En conséquence, les demandes de la société Scrittori relatives au dépôt de garantie et aux charges, ne relèvent pas de la compétence du juge des loyers commerciaux, en ce qu’elles ne sont pas relatives à la fixation du loyer en tant que tel, ou à des éléments permettant de le fixer.
Sur le montant du loyer
Le montant des loyers des baux renouvelés doit correspondre à la valeur locative.
Toutefois, en application de l’article L.145-34 du code de commerce, ce loyer ne peut excéder la variation, intervenue depuis la fixation initiale du loyer du bail expiré, de l’indice national trimestriel des loyers commerciaux, à moins d’une modification notable des éléments mentionnés aux 1° et 4° de l’article L.145-33 du même code, à savoir des caractéristiques du local considéré, de la destination des lieux, des obligations respectives des parties ou des facteurs locaux de commercialité. Cependant, en cas de renouvellement postérieur à la date initialement prévue d’expiration du bail, cette variation est calculée à partir du dernier indice publié, pour une période d’une durée égale à celle qui s’est écoulée entre la date initiale du bail et la date de son renouvellement effectif. Par ailleurs, les dispositions de la phrase précitée ne sont plus applicables lorsque, par l’effet d’une tacite prolongation, la durée du bail excède douze ans. Finalement, en cas de modification notable des éléments mentionnés aux 1° à 4° de l’article L. 145-33 ou s’il est fait exception aux règles de plafonnement par suite d’une clause du contrat relative à la durée du bail, la variation de loyer qui en découle ne peut conduire à des augmentations supérieures, pour une année, à 10 % du loyer acquitté au cours de l’année précédente.

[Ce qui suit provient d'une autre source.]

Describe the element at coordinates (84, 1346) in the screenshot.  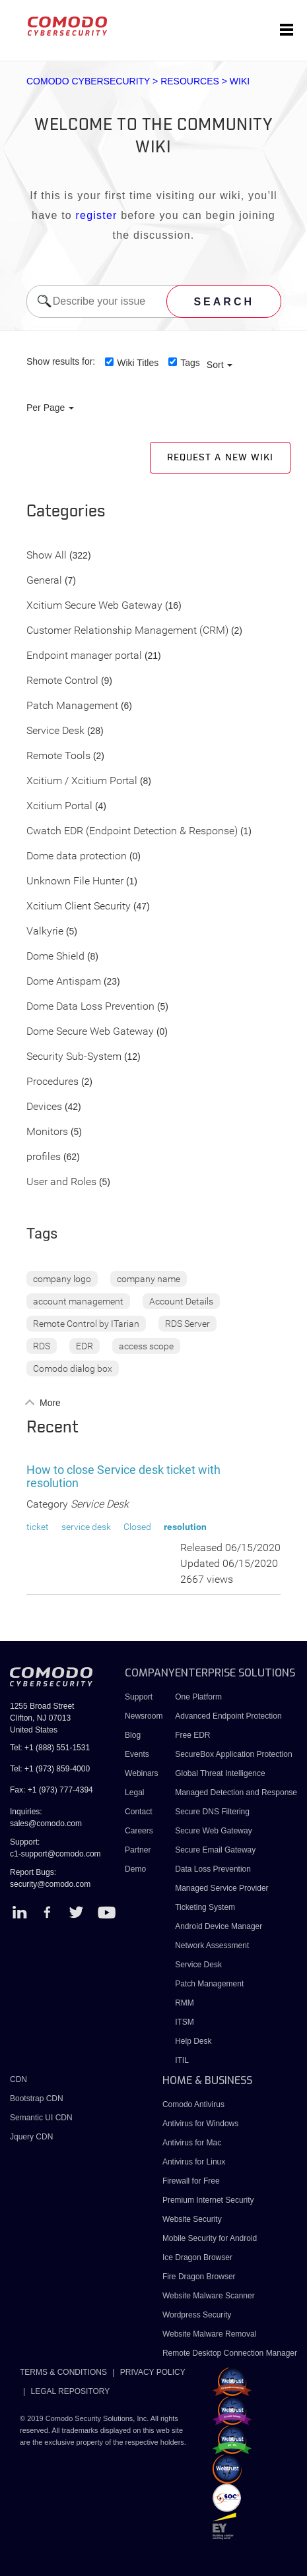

Si la valeur locative est inférieure au “loyer plafond” résultant de l’application de l’indice, le loyer de renouvellement doit être fixé à la valeur locative.
L’article L.145-10 du code de commerce dispose que «a défaut de congé, le locataire qui veut obtenir le renouvellement de son bail doit en faire la demande soit dans les six mois qui précèdent l’expiration du bail, soit, le cas échéant, à tout moment au cours de sa prolongation.
La demande en renouvellement doit être notifiée au bailleur par acte extrajudiciaire ou par lettre recommandée avec demande d’avis de réception . Sauf stipulations ou notifications contraires de la part de celui-ci, elle peut, aussi bien qu’à lui-même, lui être valablement adressée en la personne du gérant, lequel est réputé avoir qualité pour la recevoir. S’il y a plusieurs propriétaires, la demande adressée à l’un d’eux vaut, sauf stipulations ou notifications contraires, à l’égard de tous.
Elle doit, à peine de nullité, reproduire les termes de l’alinéa ci-dessous.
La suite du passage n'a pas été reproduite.